### RECORDS PROVIDED ###

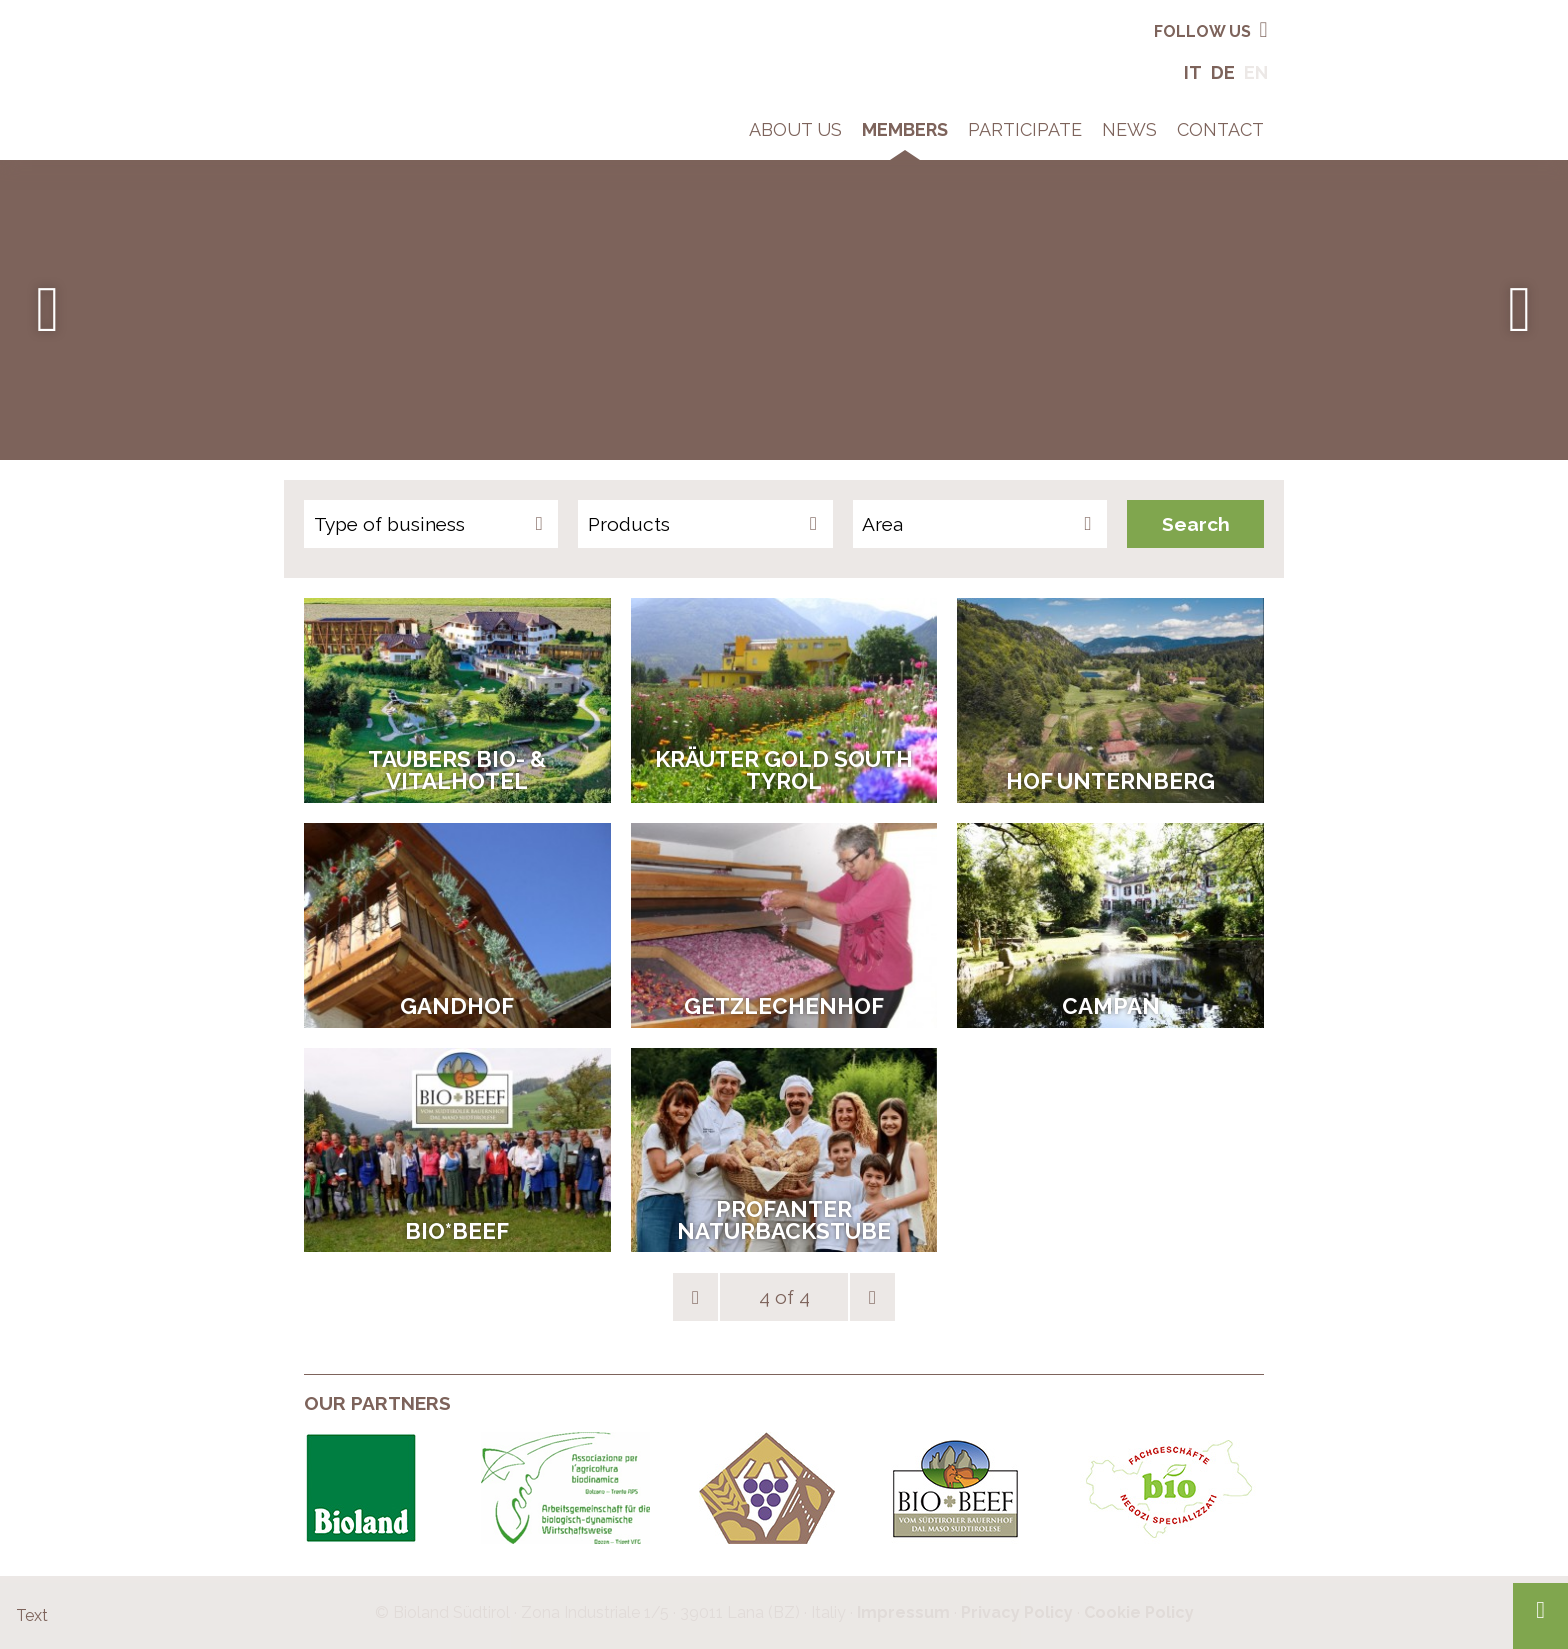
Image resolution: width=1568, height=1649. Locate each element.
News (1129, 129)
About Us (795, 129)
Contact (1220, 129)
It (1193, 72)
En (1256, 72)
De (1223, 72)
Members (905, 129)
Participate (1025, 129)
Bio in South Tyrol (369, 29)
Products (629, 524)
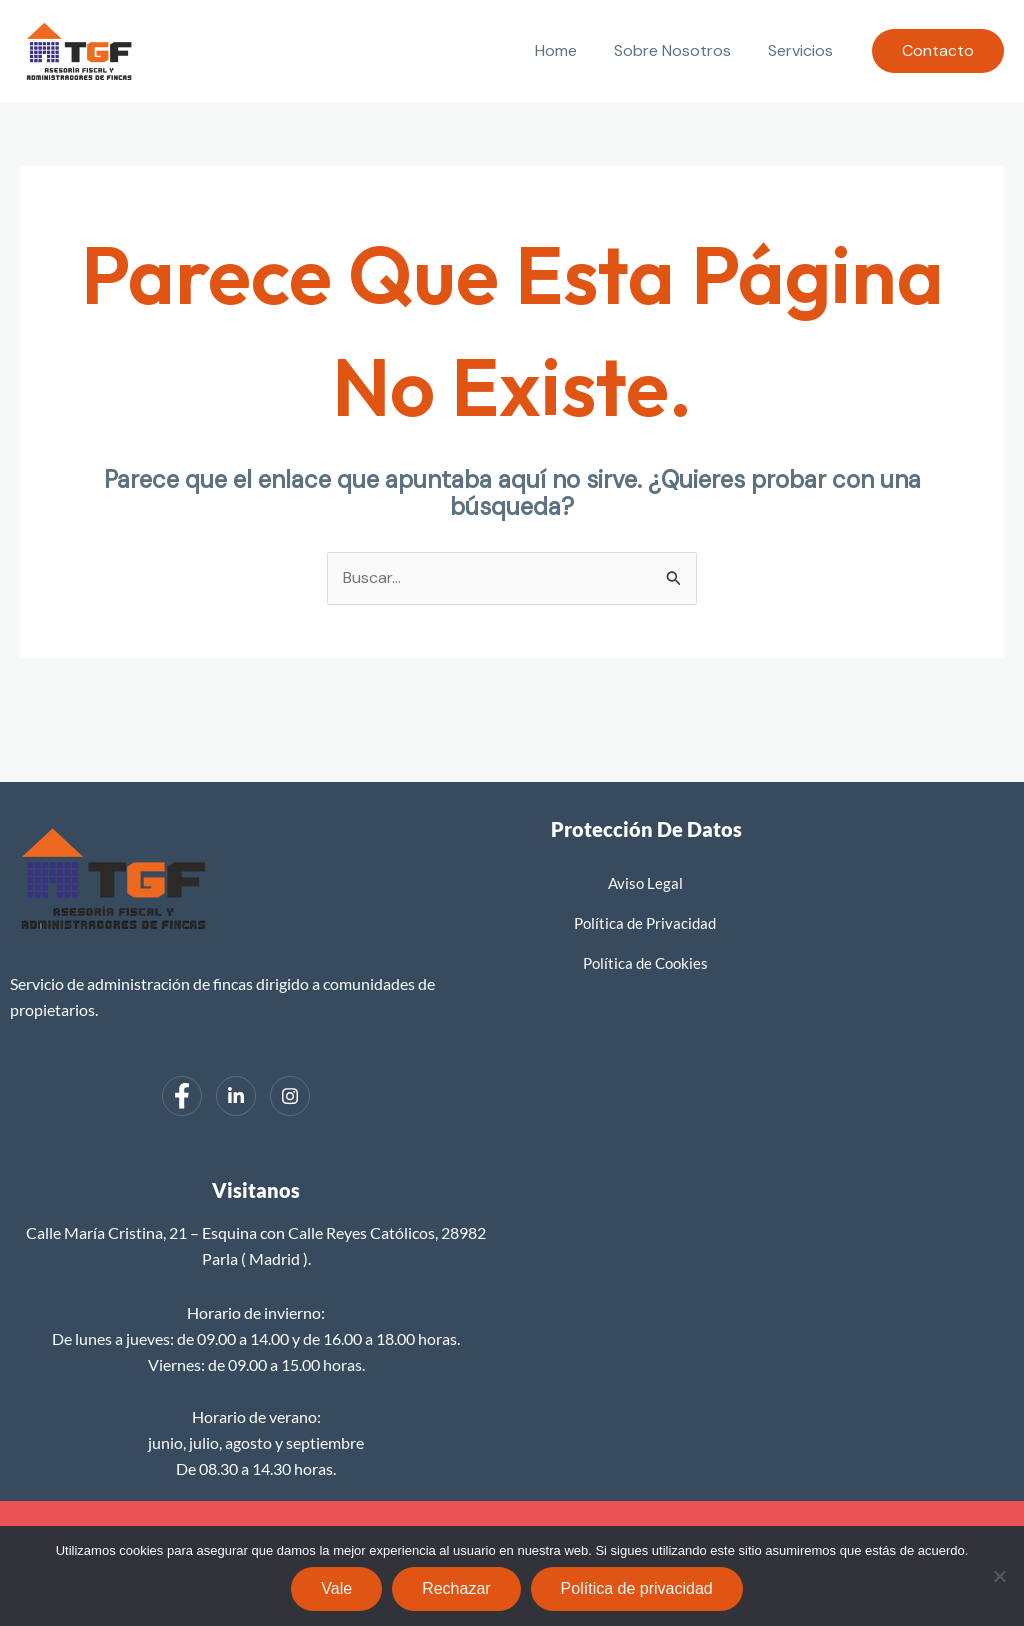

###

**WHAT IS EXPECTED:** Without any pictures, write out the lines running from the one containing "De (1223, 72)" through the end of the listing above, both included, exactly as given.

**THE ANSWER:**
De (1223, 72)
Members (905, 129)
Participate (1025, 129)
Bio in South Tyrol (369, 29)
Products (629, 524)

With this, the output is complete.